Asked how the installation would pay tribute to Kerouac, he said: “The adventure of the car. There’s a feeling that the great 1950s, 1960s, 1970s excitement about the car is no longer quite with us … Driverless cars mean somehow a lack [of excitement]. Not that I’m a great car driver, [but] … the excitement is actually driving the goddamn car and not … behind a wheel of which you have no control.”

He wants the installation to raise questions about the way in which we are “covering the world with miles and miles of motorway”.
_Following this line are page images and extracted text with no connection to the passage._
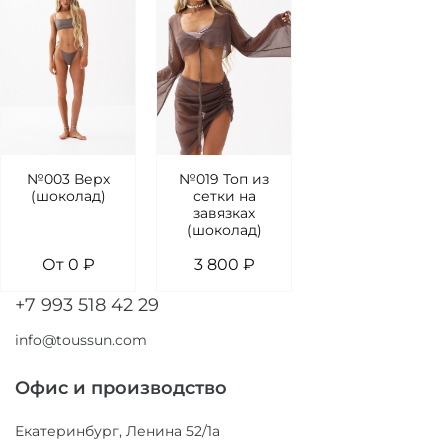
№003 Верх
№019 Топ из
(шоколад)
сетки на
завязках
(шоколад)
От
0 ₽
3 800 ₽
+7 993 518 42 29
info@toussun.com
Офис и производство
Екатеринбург, Ленина 52/1а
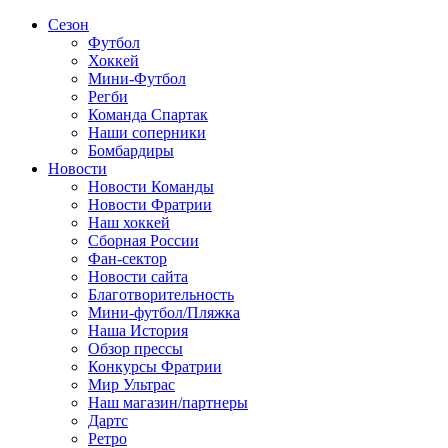
Сезон
Футбол
Хоккей
Мини-Футбол
Регби
Команда Спартак
Наши соперники
Бомбардиры
Новости
Новости Команды
Новости Фратрии
Наш хоккей
Сборная России
Фан-cектор
Новости сайта
Благотворительность
Мини-футбол/Пляжка
Наша История
Обзор прессы
Конкурсы Фратрии
Мир Ультрас
Наш магазин/партнеры
Дартс
Ретро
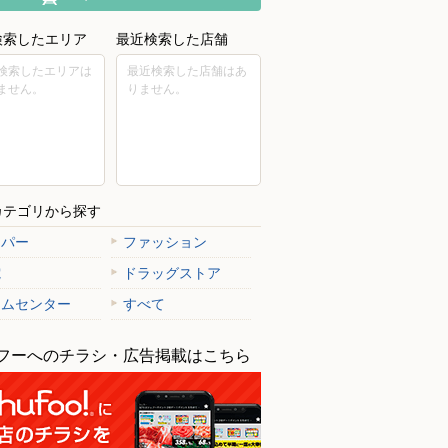
検索したエリア
最近検索した店舗
検索したエリアは
最近検索した店舗はあ
ません。
りません。
カテゴリから探す
ーパー
ファッション
電
ドラッグストア
ームセンター
すべて
フーへのチラシ・広告掲載はこちら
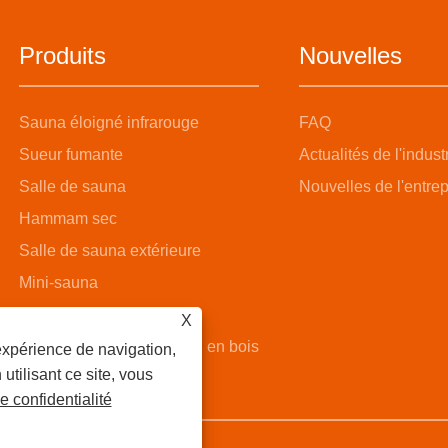
Produits
Nouvelles
Sauna éloigné infrarouge
FAQ
Sueur fumante
Actualités de l'indust
Salle de sauna
Nouvelles de l'entrep
Hammam sec
Salle de sauna extérieure
Mini-sauna
Salle de sauna à vapeur
X
Salle de sauna avec seau en bois
expérience de navigation,
 utilisant ce site, vous
e confidentialité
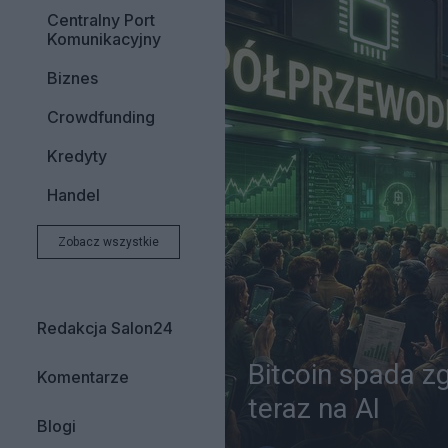
Centralny Port
Komunikacyjny
Biznes
Crowdfunding
Kredyty
Handel
Zobacz wszystkie
Redakcja Salon24
Bitcoin spada z
Komentarze
teraz na AI
Blogi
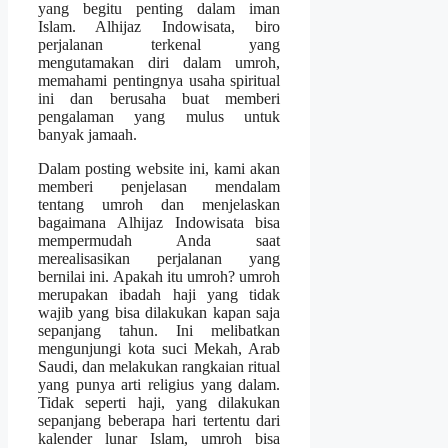
yang begitu penting dalam iman
Islam. Alhijaz Indowisata, biro
perjalanan terkenal yang
mengutamakan diri dalam umroh,
memahami pentingnya usaha spiritual
ini dan berusaha buat memberi
pengalaman yang mulus untuk
banyak jamaah.
Dalam posting website ini, kami akan
memberi penjelasan mendalam
tentang umroh dan menjelaskan
bagaimana Alhijaz Indowisata bisa
mempermudah Anda saat
merealisasikan perjalanan yang
bernilai ini. Apakah itu umroh? umroh
merupakan ibadah haji yang tidak
wajib yang bisa dilakukan kapan saja
sepanjang tahun. Ini melibatkan
mengunjungi kota suci Mekah, Arab
Saudi, dan melakukan rangkaian ritual
yang punya arti religius yang dalam.
Tidak seperti haji, yang dilakukan
sepanjang beberapa hari tertentu dari
kalender lunar Islam, umroh bisa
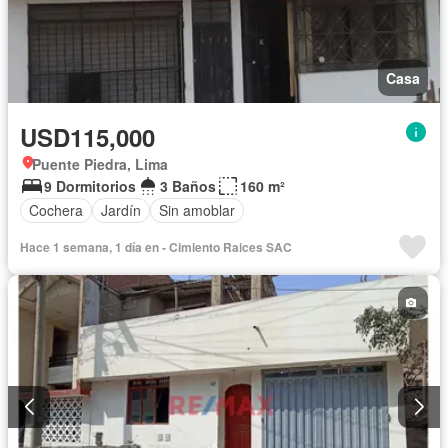
Casa
USD115,000
Puente Piedra, Lima
9 Dormitorios
3 Baños
160 m²
Cochera
Jardín
Sin amoblar
Hace 1 semana, 1 día en - Cimiento Raices SAC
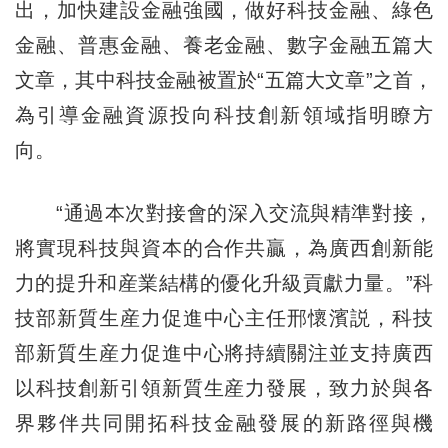
出，加快建設金融強國，做好科技金融、綠色
金融、普惠金融、養老金融、數字金融五篇大
文章，其中科技金融被置於“五篇大文章”之首，
為引導金融資源投向科技創新領域指明瞭方
向。
“通過本次對接會的深入交流與精準對接，
將實現科技與資本的合作共贏，為廣西創新能
力的提升和産業結構的優化升級貢獻力量。”科
技部新質生産力促進中心主任邢懷濱説，科技
部新質生産力促進中心將持續關注並支持廣西
以科技創新引領新質生産力發展，致力於與各
界夥伴共同開拓科技金融發展的新路徑與機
Greenaway is known for visually sumptuous and complex films that have pushed boundaries. His feature productions include The Cook, the Thief, His Wife & Her Lover, starring Helen Mirren, and Prospero’s Books with John Gielgud. In 2014, Bafta honoured him with its outstanding British contribution to cinema award, noting: “His critical breakthrough came in 1982 with 17th-century drama The Draughtsman’s Contract, establishing him as one of the most important filmmakers of his time”.

Now aged 76, he has never forgotten reading On the Road as a teenager. Kerouac’s name is synonymous with rebellion, after On the Road inspired a disaffected generation. The author typed it on a 120ft-long scroll in what he claimed was a three-week blast of creative energy in 1951, only to suffer rejection by publishers, despair and near-destitution, before it finally appeared in 1957.

Greenaway recently reread the novel, and his planned installation was mentioned in a recent book, titled Kerouac Beat Painting, featuring 80 paintings and drawings.

The On the Road installation is in the early stages of planning. Because of its scale and multimillion-pound cost, it may be built initially in Dubai, where there is already interest in funding it, before coming to Europe.

“These things take a lot of organisation and a lot of money,” Greenaway said. “It’ll be very expensive. That’s probably why the name ‘Dubai’ has arisen in the minds of all the producers who are interested in the project.” Potential funders there are fascinated by the project, he said.

He has produced a series of sketches, exploring ideas and showing cars speeding in and out of buildings. He expects the installation will involve film and computer-generated material, as well as “full-size, usable cars”.

He said: “It would be an acre-wide large installation … It could be a spectator sport, where you sit and watch what’s going on, or maybe it’s interactive and you can as it were computer-drive a car yourself. It could be a set piece where everything is preordained on some computer programme.”

On whether the race track could become a permanent attraction, he said: “Might be.” Referring to the Eiffel Tower, which was originally built as a temporary structure in 1889, he added: “It’s still there.”